Deceased name: Eclipse Morrison

Coroner name: Linda Lee

Coroner Area: Warwickshire

Category: Child Death (from 2015)  | Hospital Death (Clinical Procedures and medical management) related deaths

This report is being sent to: George Eliot Hospital NHS Trust, Nuneaton, Warwickshire | The Secretary of State for Health and Social Care  | The Royal College of Midwives | The Royal College of Obstetricians and Gynaecologists |
The National Institute for Health and Care Excellence

[REDACTED] Chief Executive of the George Eliot Hospital NHS Trust, Nuneaton, Warwickshire
The Secretary of State for Health and Social Care  
The Chief Executive of the Royal College of Midwives                                                                                   The Chief Executive of the Royal College of Obstetricians and Gynaecologists 
The Chief Executive of the National Institute for Health and Care Excellence (NICE)
I am Linda Karen Hadfield Lee, assistant coroner, for the area of Warwickshire.
I make this report under paragraph 7, schedule 5, of the Coroners and Justice Act 2009 and regulations 28 and 29 of the Coroners (Investigations) Regulations 2013.
Eclipse Morrison died on 21 July 2021, the day after her birth on 20 July 2021.
A referral was made to the coroner on 27 July 2021 and an investigation commenced into the death of Eclipse Morrison aged one day.

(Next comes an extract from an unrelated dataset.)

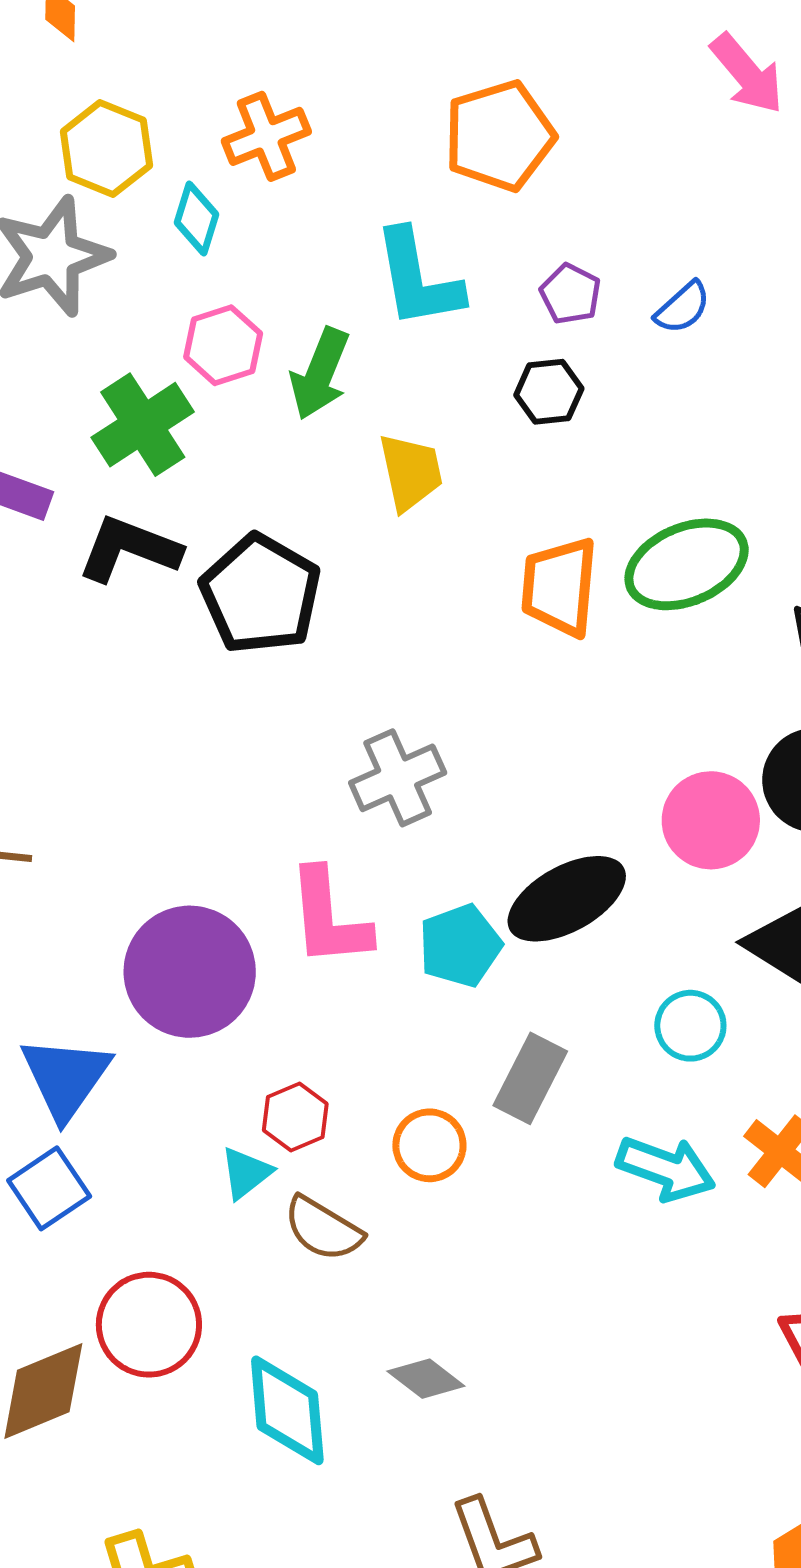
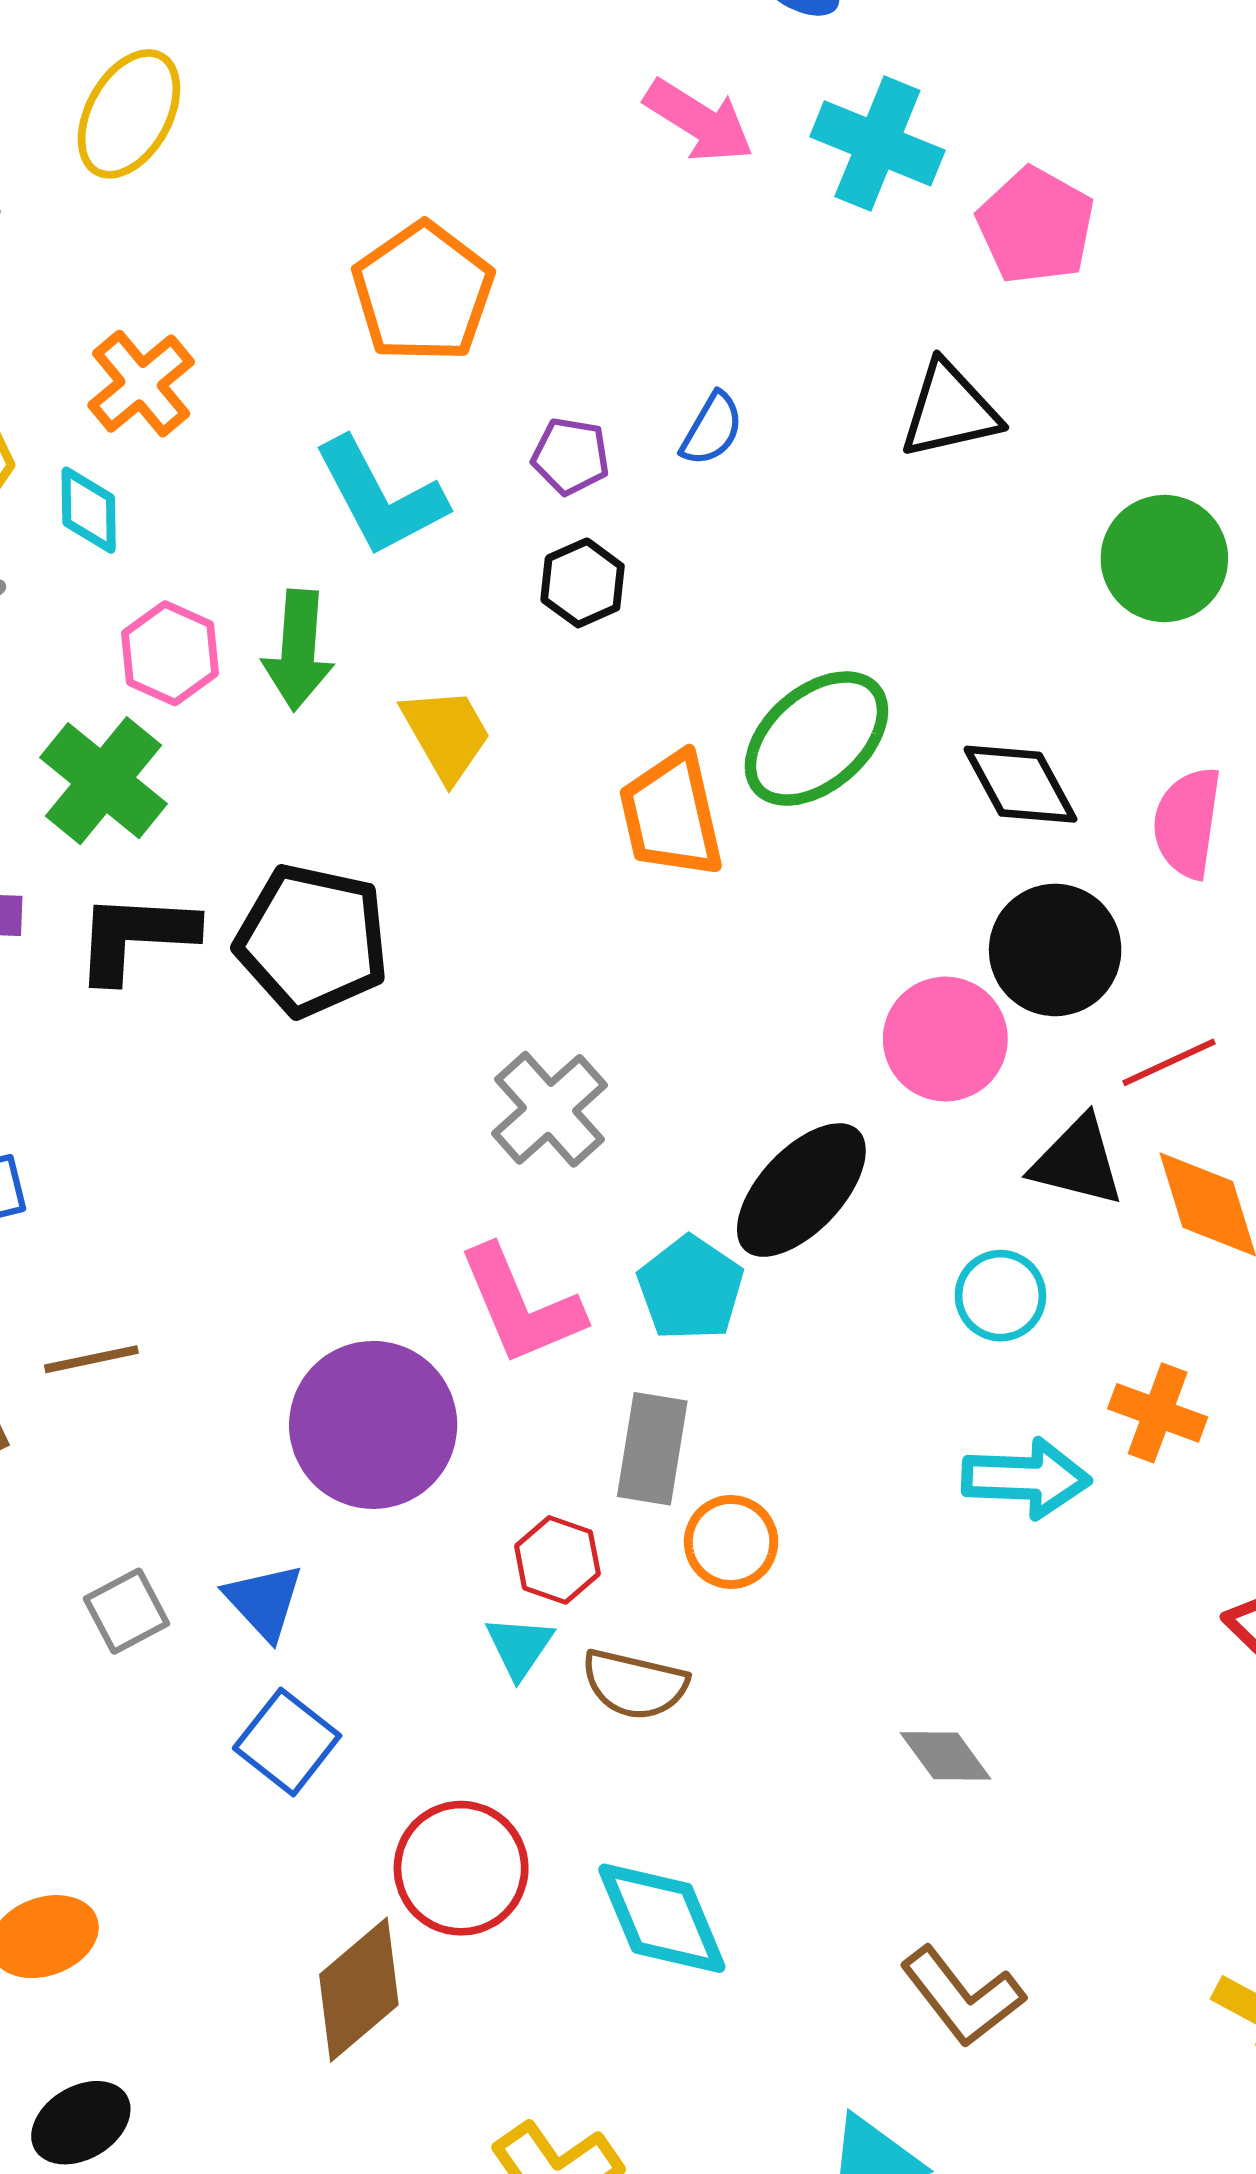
blue triangle: (66, 1078) -> (264, 1601), size x0.7
gray rectangle: (530, 1078) -> (652, 1449), moved
gray diamond: (426, 1379) -> (946, 1756), moved, turned 34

The investigation concluded at the end of the inquest on 28 July 2023.
The conclusion of the inquest was a narrative conclusion:
Eclipse Morrison died from Perinatal Asphyxia. Her mother had been diagnosed with Gestational Diabetes Mellitus (GDM) after a blood test at 21 + 4 weeks. The mother’s blood glucose levels remained high throughout the pregnancy with the insulin dose being increased at each diabetic review.
Serial growth ultrasound scans identified that Eclipse’s growth was above the 95th customised centile and at the last scan at 37 + 3 weeks showed increased growth velocity. The mother went into spontaneous labour at 38 + 1 weeks and there was a shoulder dystocia during which there was a fracture of the humerus.
Eclipse weighed 5,800g at birth and showed no signs of life. Her Apgar scores were zero at 1, 5 and 10 minutes. Advanced resuscitation was carried out and Eclipse was transferred to the regional neonatal intensive care unit in Nottingham. Eclipse had cardiomegaly as a result of the GDM and her condition was unstable.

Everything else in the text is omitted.